No gráfico também fica clara a ascensão meteórica de Timo Glock (tratada neste post) com sua escolha acertada de pneus quando começou a chuva, assim como Heidfeld, que evitou entrar nos boxes para fazer sua troca. Glock saiu da 15ª melhor média de tempos na 18ª volta para a segunda melhor média 10 voltas depois, algo inacreditável, tanto para a Toyota como para o próprio piloto.

Para se ter uma idéia de quão próximos Rubens e Jenson andaram um do outro durante a corrida, a tabela abaixo mostra a média das 15 melhores voltas de cada piloto no GP da Malásia, algo como 25% de uma corrida, o que é um bom indicativo, no caso de um piloto consistente, de que ele terá uma boa colocação ao fim da prova.

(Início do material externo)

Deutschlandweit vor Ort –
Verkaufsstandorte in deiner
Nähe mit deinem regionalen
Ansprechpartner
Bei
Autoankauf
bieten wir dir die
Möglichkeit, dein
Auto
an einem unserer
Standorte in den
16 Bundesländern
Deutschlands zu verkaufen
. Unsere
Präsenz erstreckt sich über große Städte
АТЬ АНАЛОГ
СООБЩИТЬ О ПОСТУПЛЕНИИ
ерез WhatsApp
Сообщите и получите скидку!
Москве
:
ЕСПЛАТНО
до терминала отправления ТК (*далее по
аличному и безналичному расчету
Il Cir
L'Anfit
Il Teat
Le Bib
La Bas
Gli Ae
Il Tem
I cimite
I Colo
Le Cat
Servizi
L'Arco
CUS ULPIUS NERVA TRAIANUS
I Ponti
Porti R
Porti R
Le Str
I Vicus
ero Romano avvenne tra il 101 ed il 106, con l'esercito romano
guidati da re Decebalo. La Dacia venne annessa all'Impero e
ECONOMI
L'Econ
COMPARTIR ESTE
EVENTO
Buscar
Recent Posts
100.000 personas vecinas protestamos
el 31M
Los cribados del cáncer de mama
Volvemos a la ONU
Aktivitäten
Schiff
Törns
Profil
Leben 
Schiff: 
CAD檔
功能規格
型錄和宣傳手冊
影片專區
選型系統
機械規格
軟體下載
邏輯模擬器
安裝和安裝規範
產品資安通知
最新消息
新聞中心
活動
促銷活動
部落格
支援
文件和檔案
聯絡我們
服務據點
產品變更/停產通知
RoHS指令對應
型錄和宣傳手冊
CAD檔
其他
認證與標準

Na média, Rubens andou apenas 45 décimos atrás de Button durante toda a corrida, embora na melhor volta, Button tenha repetido o feito da Austrália e andado um segundo inteiro na frente do brasileiro. Como dito no início, o cenário aqui apresentado pode mudar a partir do GP da China por uma infinidade de razões.

O que fica, no entanto, é que Button tem feito aquele esforço extra necessário para vencer e, num contexto maior, levar o campeonato para casa.
Barrichello precisa reagir rápido, pois com problema ou não em seu carro, na pista seu companheiro de equipe leva a vantagem e cada ponto perdido agora vai fazer muita diferença no fim do campeonato, como vimos em 2007 e 2008.

2 comentários:

Bruno Santos disse...

Outra bela análise. Button tem se mostrado um piloto muito rápido, e usando uma palavra do post, além de muito consistente. Tanto que já recebeu elogios de Ross Brawn e surge como forte candidato ao título.
Barrichello teve azar nas duas primeiras etapas, sempre começando a corrida no meio do pelotão, enquanto Button corre sem nenhuma pressão de adversários. Vamos ficar de olho nessa disputa.
Abraços.

Fábio Andrade disse...

Cara, isso aqui é F-1 pelo lado de dentro. tá de parabéns!

Acho que é o sério caso de o Rubinho reagir de forma imediata e contundente, sob o risco de se tornar segundo piloto de novo. Não se pode esquecer que a Brawn é inglesa, assim como o Button, e preferências por nacionalidades fazem parte da F-1.

Se continuar a comer poeira do Button, Rubinho será, inapelavelmente, lembrado como um grande escudeiro.